Note that the implementation of a bundled RowTimeRowsUnboundedPrecedingFunction needs the value after each input row has been applied to the accumulator, so it would set updatedValuesAfterEachRow to true.

Window Operator: Can add a new BundledCombiner which can combine many input rows at once with the accumulator – may also introduce a new combine method which allows for multiple keys at once instead of one key at a time.

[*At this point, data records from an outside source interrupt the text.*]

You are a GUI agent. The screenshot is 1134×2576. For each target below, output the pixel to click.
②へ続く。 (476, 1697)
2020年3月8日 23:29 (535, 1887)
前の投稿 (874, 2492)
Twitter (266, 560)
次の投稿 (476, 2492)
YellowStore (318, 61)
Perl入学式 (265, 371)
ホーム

Compatibility, Deprecation, and Migration Plan

This FLIP would introduce a new interface.  Non-implementers should not have any changes to behavior, including existing aggregate functions.

Test Plan

Change will be covered by unit tests for all of the new functionality as well as IT Cases for all of the newly added operators. Some of these cases include:

  • Group by queries no retractions
  • Group by queries with retractions
  • Group by with multiple bundled aggregates no retractions
  • Group by with multiple bundled aggregates with retractions
  • Group by with bundled aggregate and system function and conventional aggregate UDF
  • Over functions (including the above combinations as well)
    • RowTime Rows Bounded
    • RowTime Range Bounded
    • RowTime Row Unbounded
    • RowTime Row Bounded
    • ... Others if implemented

Rejected Alternatives

  • Asynchronous calls. Ordering issues are the main consideration.